LISTED ENTRIES:
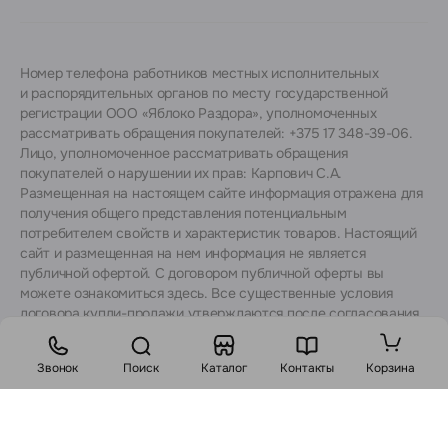
Номер телефона работников местных исполнительных
и распорядительных органов по месту государственной
регистрации ООО «Яблоко Раздора», уполномоченных
рассматривать обращения покупателей: +375 17 348-39-06.
Лицо, уполномоченное рассматривать обращения
покупателей о нарушении их прав: Карпович С.А.
Размещенная на настоящем сайте информация отражена для
получения общего представления потенциальным
потребителем свойств и характеристик товаров. Настоящий
сайт и размещенная на нем информация не является
публичной офертой. С договором публичной оферты вы
можете ознакомиться
здесь
. Все существенные условия
договора купли-продажи утверждаются после согласования
с консультантами.
Звонок
Поиск
Каталог
Контакты
Корзина
Стоимость:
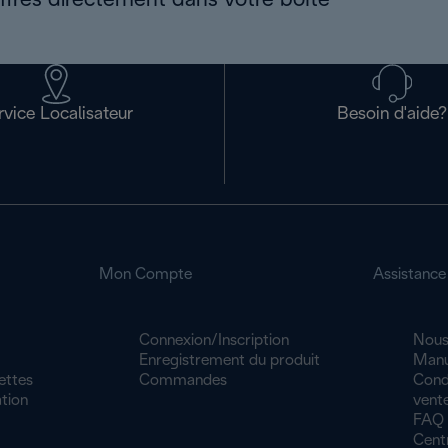
offres directement dans votre boîte
rvice Localisateur
Besoin d'aide?
Mon Compte
Assistance
Connexion/Inscription
Nous
Enregistrement du produit
Manu
ettes
Commandes
Cond
tion
vente
FAQ
Cent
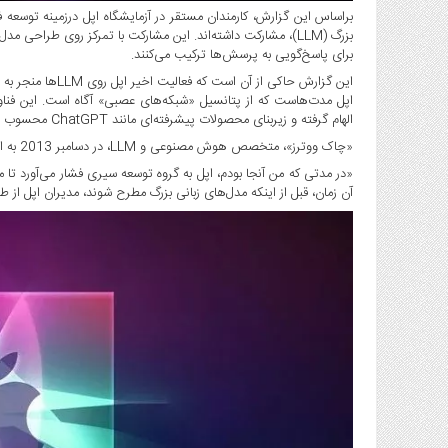
بزرگ (LLM)، مشارکت داشته‌اند. این مشارکت با تمرکز روی طرا
برای پاسخ‌گویی به پرسش‌ها ترکیب می‌کنند.
این گزارش حاکی از آن است که فعالیت اخیر اپل روی LLM‌ها منجر به پیشرفت سیری شده.
اپل مدت‌هاست که از پتانسیل «شبکه‌های عصبی» آگاه است. این فنا
الهام گرفته و زیربنای محصولات پیشرفته‌ای مانند ChatGPT محسوب می‌شود.
«چاک ووترز»، متخصص هوش مصنوعی و LLM، در دسامبر 2013 به اپل پیوست و تقریباً دو سال روی سیری کار کرد. ووترز دراین‌باره می‌گوید:
«در مدتی که من آنجا بودم، اپل به گروه توسعه سیری فشار می‌آورد تا
آن زمان، قبل از اینکه مدل‌های زبانی بزرگ مطرح شوند، مدیران اپل از 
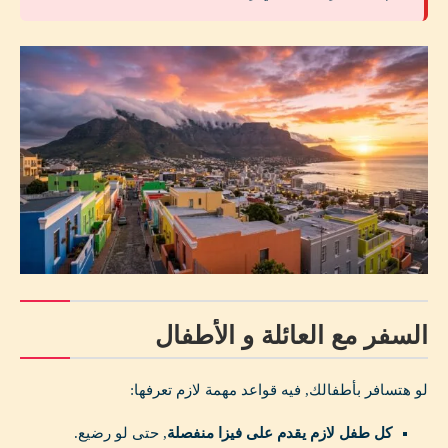
السفر مع العائلة و الأطفال
لو هتسافر بأطفالك, فيه قواعد مهمة لازم تعرفها:
كل طفل لازم يقدم على فيزا منفصلة
, حتى لو رضيع.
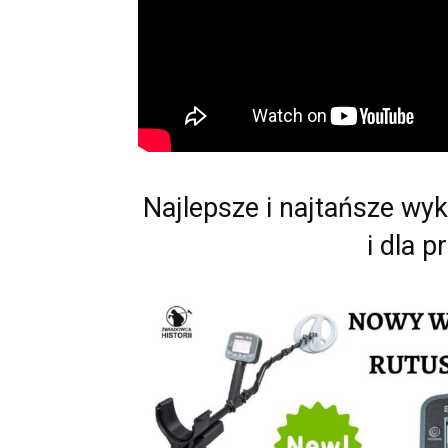
Najlepsze i najtańsze wy
i dla p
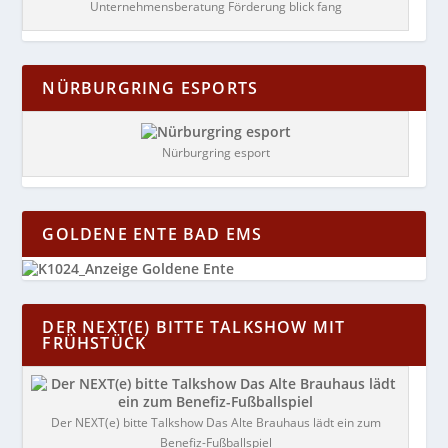
Unternehmensberatung Förderung blick fang
NÜRBURGRING ESPORTS
Nürburgring esport
GOLDENE ENTE BAD EMS
DER NEXT(E) BITTE TALKSHOW MIT
FRÜHSTÜCK
Der NEXT(e) bitte Talkshow Das Alte Brauhaus lädt ein zum
Benefiz-Fußballspiel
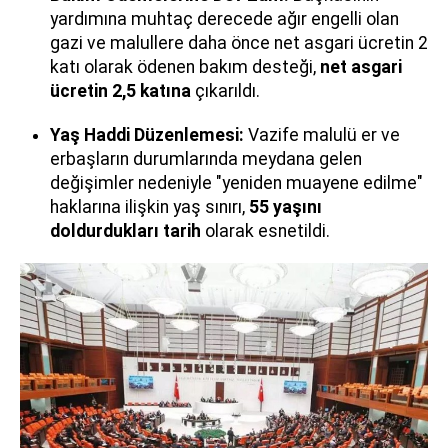
yardımına muhtaç derecede ağır engelli olan
gazi ve malullere daha önce net asgari ücretin 2
katı olarak ödenen bakım desteği,
net asgari
ücretin 2,5 katına
çıkarıldı.
Yaş Haddi Düzenlemesi:
Vazife malulü er ve
erbaşların durumlarında meydana gelen
değişimler nedeniyle "yeniden muayene edilme"
haklarına ilişkin yaş sınırı,
55 yaşını
doldurdukları tarih
olarak esnetildi.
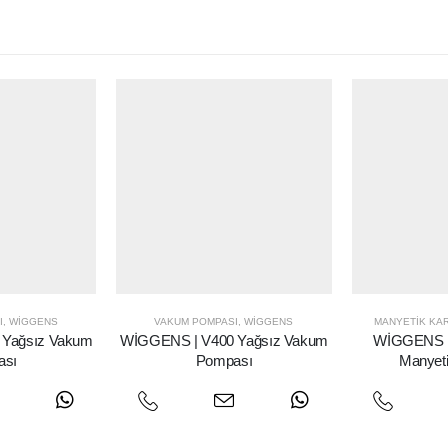
I
,
WIGGENS
VAKUM POMPASI
,
WIGGENS
MANYETIK KAR
 Yağsız Vakum
WİGGENS | V400 Yağsız Vakum
WİGGENS | 
ası
Pompası
Manyetik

PROBLEM DETAILS: Set down every entry exactly; omit the pictures.

SOLVED EXERCISE:
Номер телефона работников местных исполнительных
и распорядительных органов по месту государственной
регистрации ООО «Яблоко Раздора», уполномоченных
рассматривать обращения покупателей: +375 17 348-39-06.
Лицо, уполномоченное рассматривать обращения
покупателей о нарушении их прав: Карпович С.А.
Размещенная на настоящем сайте информация отражена для
получения общего представления потенциальным
потребителем свойств и характеристик товаров. Настоящий
сайт и размещенная на нем информация не является
публичной офертой. С договором публичной оферты вы
можете ознакомиться
здесь
. Все существенные условия
договора купли-продажи утверждаются после согласования
с консультантами.
Звонок
Поиск
Каталог
Контакты
Корзина
Стоимость:
offres directement dans votre boîte
rvice Localisateur
Besoin d'aide?
Mon Compte
Assistance
Connexion/Inscription
Nous
Enregistrement du produit
Manu
ettes
Commandes
Cond
tion
vente
FAQ
Cent
بزرگ (LLM)، مشارکت داشته‌اند. این مشارکت با تمرکز روی طرا
برای پاسخ‌گویی به پرسش‌ها ترکیب می‌کنند.
این گزارش حاکی از آن است که فعالیت اخیر اپل روی LLM‌ها منجر به پیشرفت سیری شده.
اپل مدت‌هاست که از پتانسیل «شبکه‌های عصبی» آگاه است. این فنا
الهام گرفته و زیربنای محصولات پیشرفته‌ای مانند ChatGPT محسوب می‌شود.
«چاک ووترز»، متخصص هوش مصنوعی و LLM، در دسامبر 2013 به اپل پیوست و تقریباً دو سال روی سیری کار کرد. ووترز دراین‌باره می‌گوید:
«در مدتی که من آنجا بودم، اپل به گروه توسعه سیری فشار می‌آورد تا
آن زمان، قبل از اینکه مدل‌های زبانی بزرگ مطرح شوند، مدیران اپل از 
السفر مع العائلة و الأطفال
لو هتسافر بأطفالك, فيه قواعد مهمة لازم تعرفها:
كل طفل لازم يقدم على فيزا منفصلة
, حتى لو رضيع.
Najlepsze i najtańsze wy
i dla p
Unternehmensberatung Förderung blick fang
NÜRBURGRING ESPORTS
Nürburgring esport
GOLDENE ENTE BAD EMS
DER NEXT(E) BITTE TALKSHOW MIT
FRÜHSTÜCK
Der NEXT(e) bitte Talkshow Das Alte Brauhaus lädt ein zum
Benefiz-Fußballspiel
yardımına muhtaç derecede ağır engelli olan
gazi ve malullere daha önce net asgari ücretin 2
katı olarak ödenen bakım desteği,
net asgari
ücretin 2,5 katına
çıkarıldı.
Yaş Haddi Düzenlemesi:
Vazife malulü er ve
erbaşların durumlarında meydana gelen
değişimler nedeniyle "yeniden muayene edilme"
haklarına ilişkin yaş sınırı,
55 yaşını
doldurdukları tarih
olarak esnetildi.
I
,
WIGGENS
VAKUM POMPASI
,
WIGGENS
MANYETIK KAR
 Yağsız Vakum
WİGGENS | V400 Yağsız Vakum
WİGGENS | 
ası
Pompası
Manyetik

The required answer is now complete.